Yaklaşık bir hafta önce arka arkaya yaşanan iki olay, Kıbrıs’ın kuzeyindeki işkence ve kötü muamele problemini yeniden gündeme getirdi. İlk olarak Ercan Havaalanı’ndaki kameralara yansıyıp gizli tutulan ama her nasılsa basına sızan görüntülerin ardından, cezaevinde hükümsüz tutuklu olan bir şahıs, avukatın gözü önünde gardiyan tarafından tokatlandı.
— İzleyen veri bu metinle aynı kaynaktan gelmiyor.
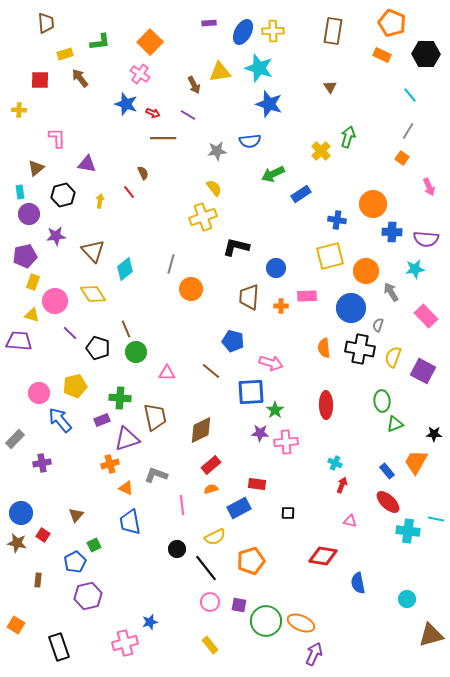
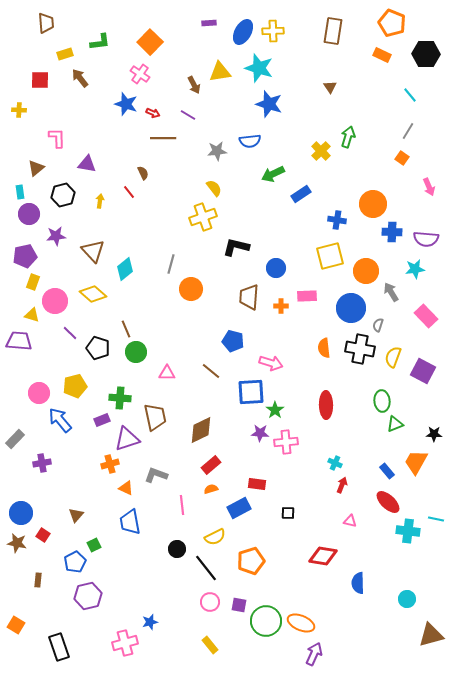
yellow diamond at (93, 294): rotated 16 degrees counterclockwise
blue semicircle at (358, 583): rotated 10 degrees clockwise
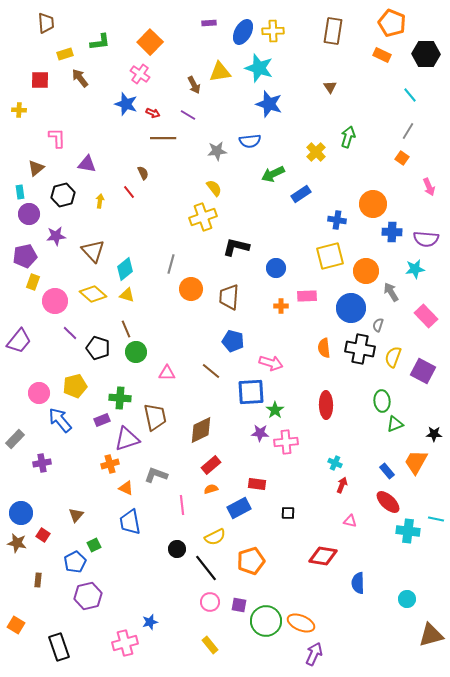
yellow cross at (321, 151): moved 5 px left, 1 px down
brown trapezoid at (249, 297): moved 20 px left
yellow triangle at (32, 315): moved 95 px right, 20 px up
purple trapezoid at (19, 341): rotated 124 degrees clockwise
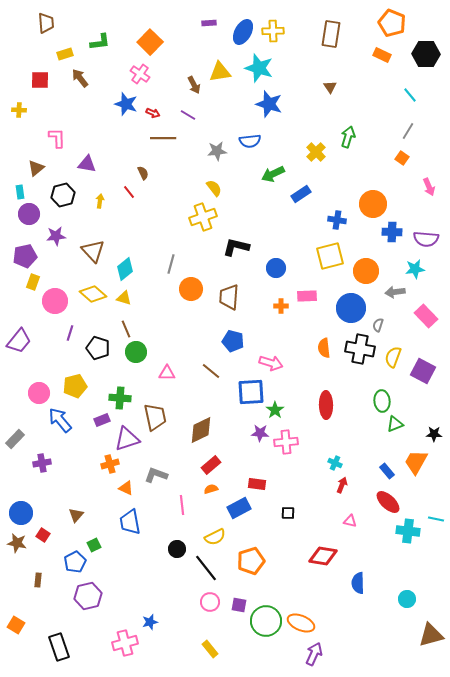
brown rectangle at (333, 31): moved 2 px left, 3 px down
gray arrow at (391, 292): moved 4 px right; rotated 66 degrees counterclockwise
yellow triangle at (127, 295): moved 3 px left, 3 px down
purple line at (70, 333): rotated 63 degrees clockwise
yellow rectangle at (210, 645): moved 4 px down
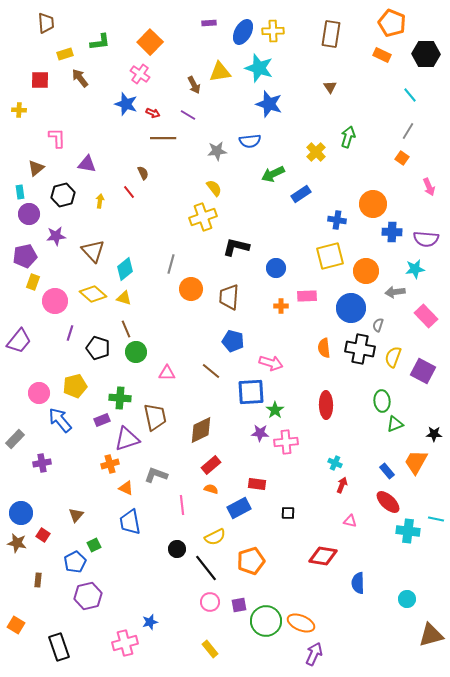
orange semicircle at (211, 489): rotated 32 degrees clockwise
purple square at (239, 605): rotated 21 degrees counterclockwise
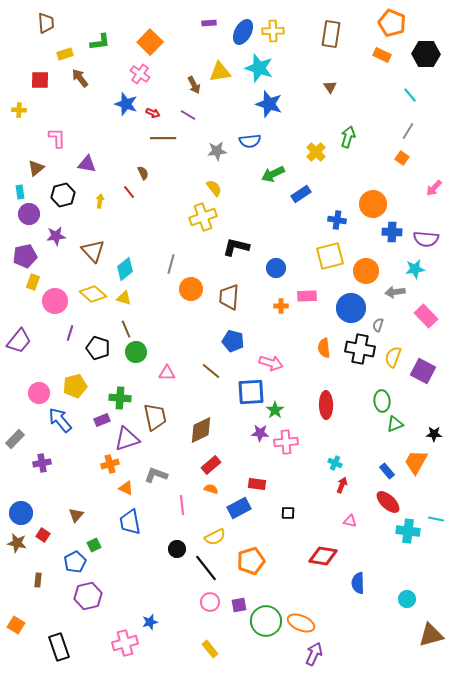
pink arrow at (429, 187): moved 5 px right, 1 px down; rotated 66 degrees clockwise
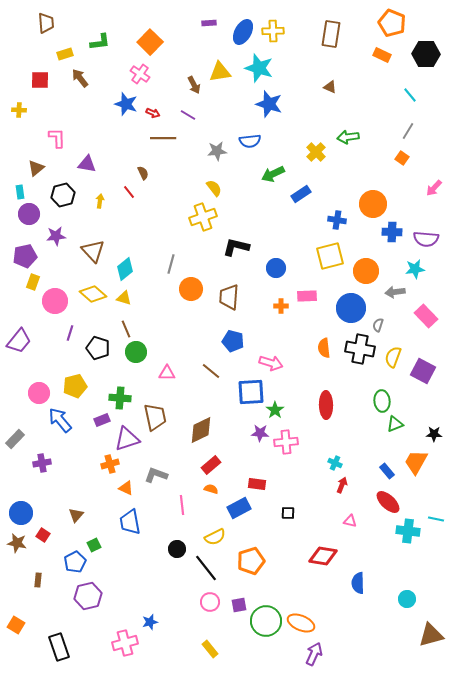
brown triangle at (330, 87): rotated 32 degrees counterclockwise
green arrow at (348, 137): rotated 115 degrees counterclockwise
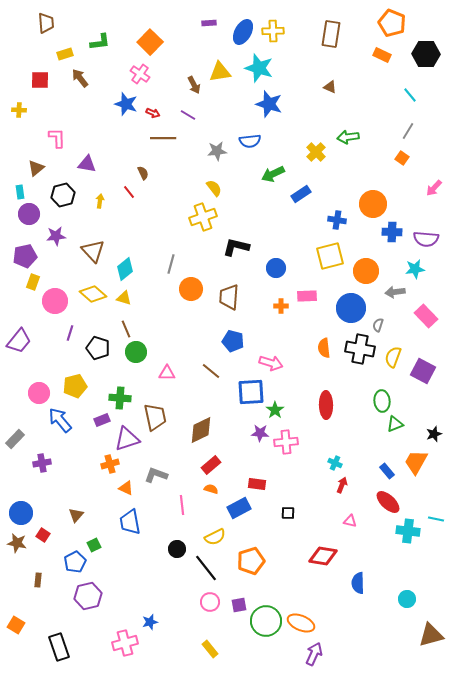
black star at (434, 434): rotated 21 degrees counterclockwise
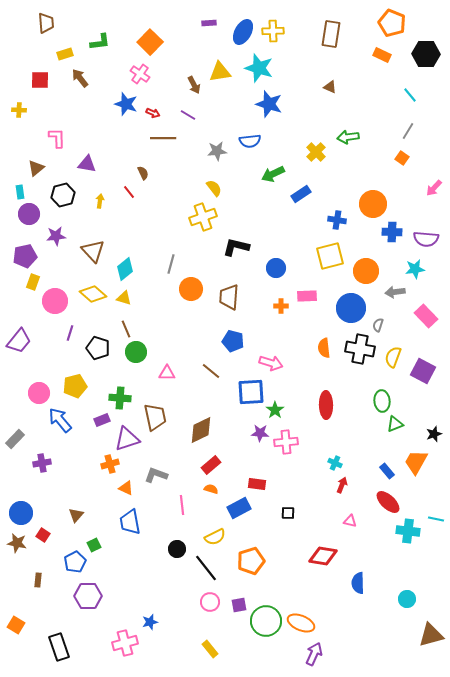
purple hexagon at (88, 596): rotated 12 degrees clockwise
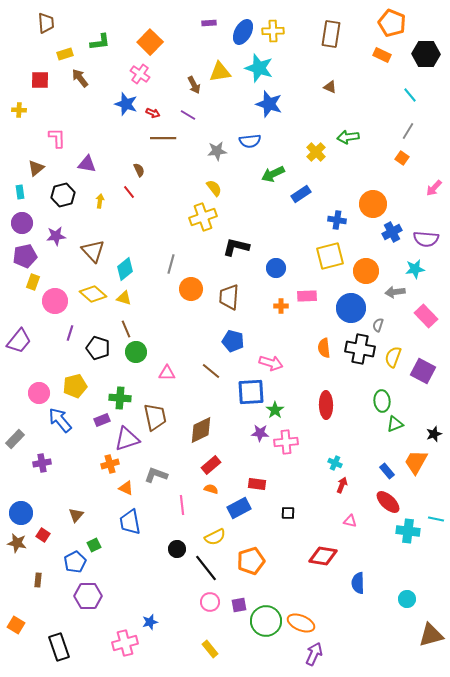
brown semicircle at (143, 173): moved 4 px left, 3 px up
purple circle at (29, 214): moved 7 px left, 9 px down
blue cross at (392, 232): rotated 30 degrees counterclockwise
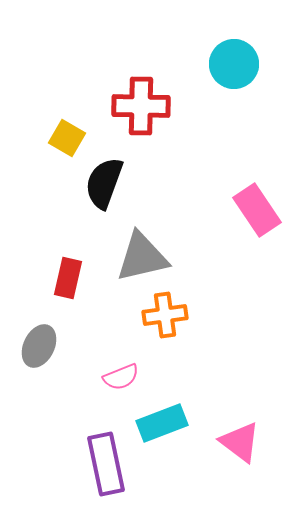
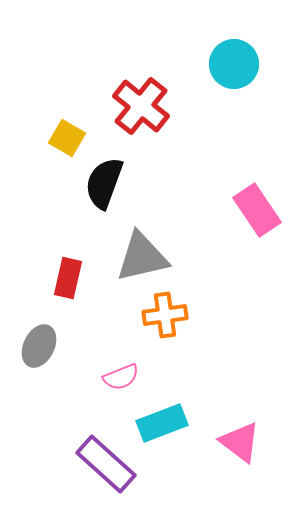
red cross: rotated 38 degrees clockwise
purple rectangle: rotated 36 degrees counterclockwise
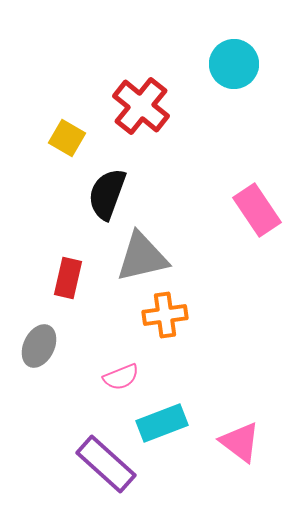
black semicircle: moved 3 px right, 11 px down
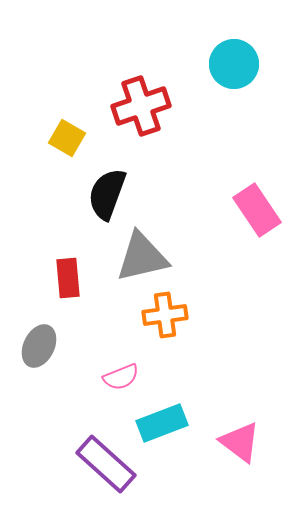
red cross: rotated 32 degrees clockwise
red rectangle: rotated 18 degrees counterclockwise
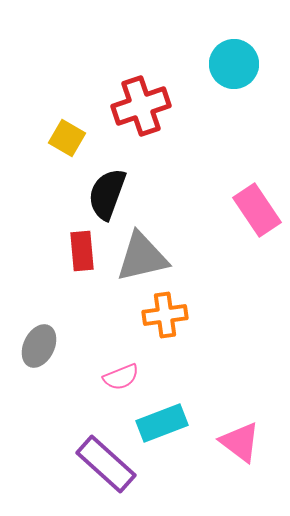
red rectangle: moved 14 px right, 27 px up
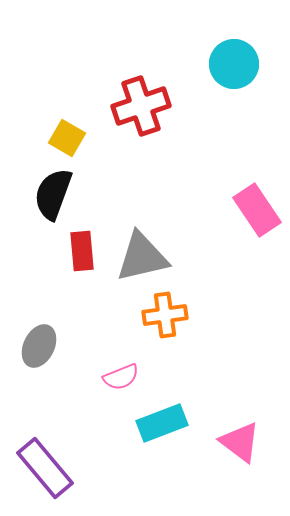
black semicircle: moved 54 px left
purple rectangle: moved 61 px left, 4 px down; rotated 8 degrees clockwise
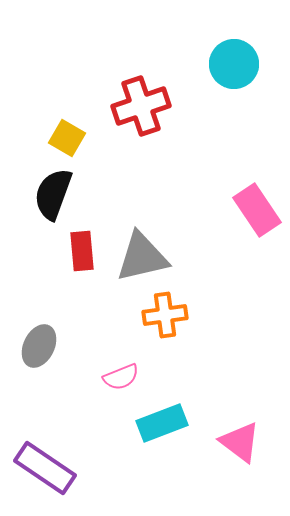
purple rectangle: rotated 16 degrees counterclockwise
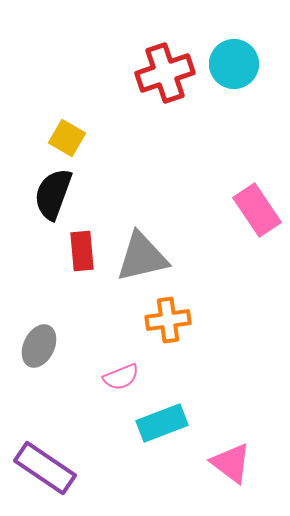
red cross: moved 24 px right, 33 px up
orange cross: moved 3 px right, 5 px down
pink triangle: moved 9 px left, 21 px down
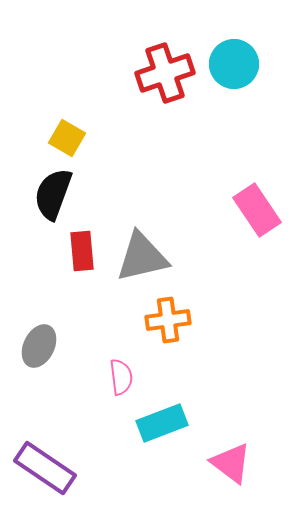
pink semicircle: rotated 75 degrees counterclockwise
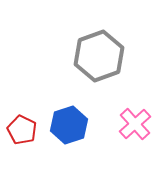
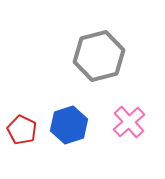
gray hexagon: rotated 6 degrees clockwise
pink cross: moved 6 px left, 2 px up
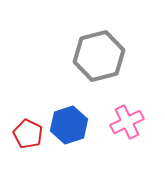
pink cross: moved 2 px left; rotated 16 degrees clockwise
red pentagon: moved 6 px right, 4 px down
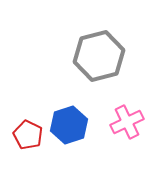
red pentagon: moved 1 px down
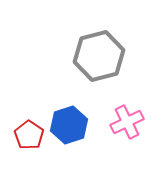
red pentagon: moved 1 px right; rotated 8 degrees clockwise
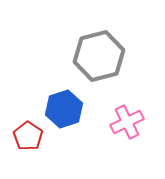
blue hexagon: moved 5 px left, 16 px up
red pentagon: moved 1 px left, 1 px down
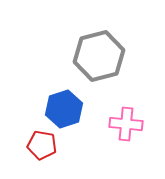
pink cross: moved 1 px left, 2 px down; rotated 32 degrees clockwise
red pentagon: moved 14 px right, 9 px down; rotated 24 degrees counterclockwise
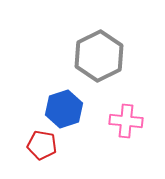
gray hexagon: rotated 12 degrees counterclockwise
pink cross: moved 3 px up
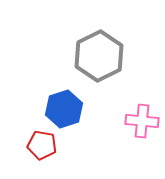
pink cross: moved 16 px right
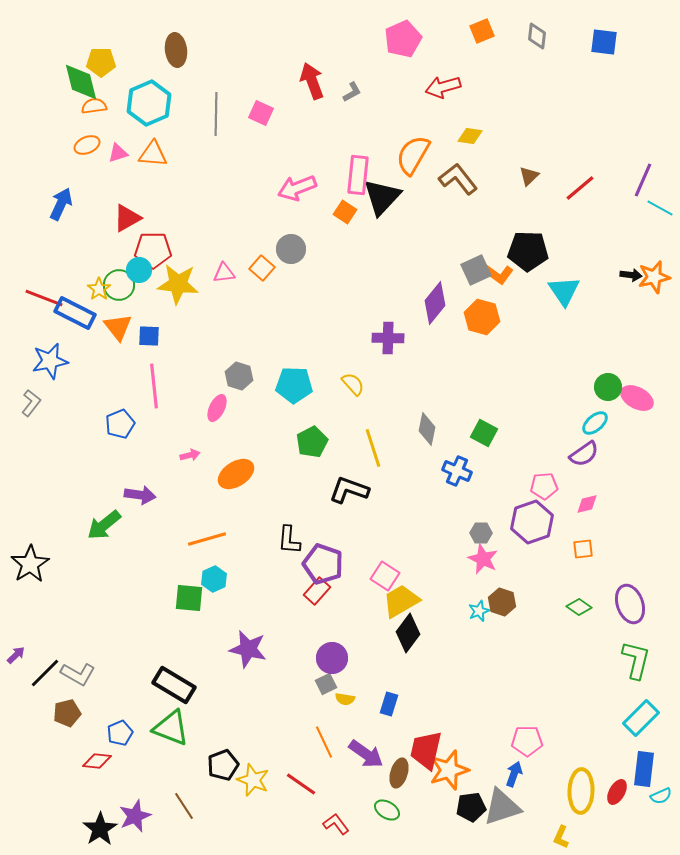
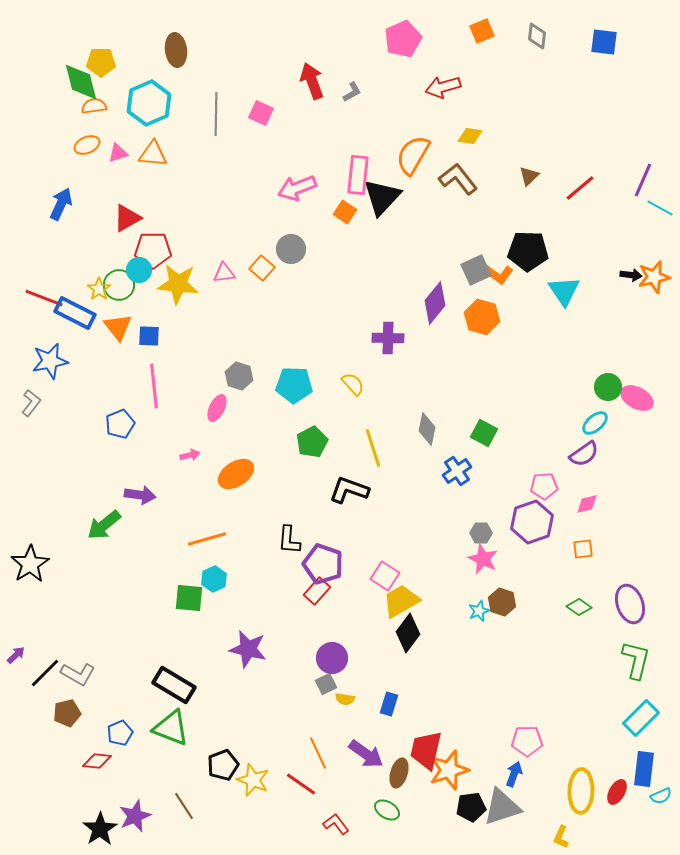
blue cross at (457, 471): rotated 32 degrees clockwise
orange line at (324, 742): moved 6 px left, 11 px down
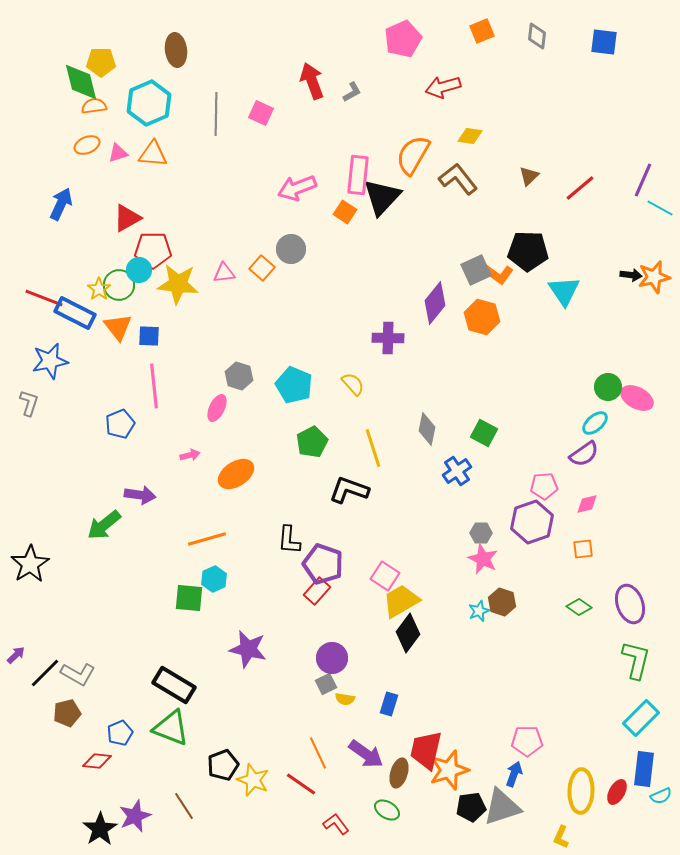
cyan pentagon at (294, 385): rotated 21 degrees clockwise
gray L-shape at (31, 403): moved 2 px left; rotated 20 degrees counterclockwise
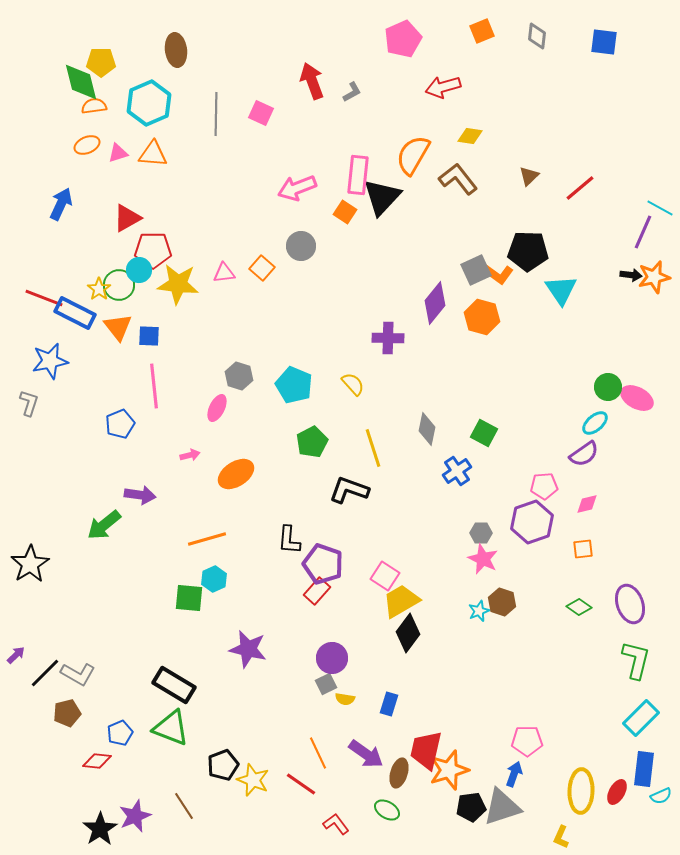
purple line at (643, 180): moved 52 px down
gray circle at (291, 249): moved 10 px right, 3 px up
cyan triangle at (564, 291): moved 3 px left, 1 px up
Kıbrıs Türk Barolar Birliği İnsan Hakları Komitesi ve Kıbrıslı Türk İnsan Hakları Vakfı, her iki olayın ardından yayınladıkları basın bildirileri aracılığıyla, ortaya çıkan vahim tabloyu ve durumun iyileştirilmesi için neler yapılması gerektiğini kamuoyu ile paylaştılar. Söz konusu açıklamalar içerisinde, iç hukukumuzun parçası haline getirilen İşkenceye Karşı Mücadele’ye yönelik sözleşmelerde ve özellikle anayasada belirtilen işkence yasağına vurgu yapıldı. Buna göre, hiçbir şartta (olağanüstü koşullar ve savaş hâli dâhil) işkence ve kötü muamele uygulanamaz, bu tip bir fiil herhangi bir gerekçe ile meşrulaştırılamaz. Kısacası kısıtlanamayacak bir yasaktan bahsediyoruz. Ayrıca devletler; öncelikle ceza yasasında işkence ve kötü muameleyi ağır bir suç olarak düzenlemeli, iddiaları araştıracak bağımsız (sivil) soruşturma ekipleri kurmalı, sivil toplum örgütlerine tutulma mekânlarını inceleme hakkı vermeli, işkenceye uğrayanları tazmin ve rehabilite etmelidir…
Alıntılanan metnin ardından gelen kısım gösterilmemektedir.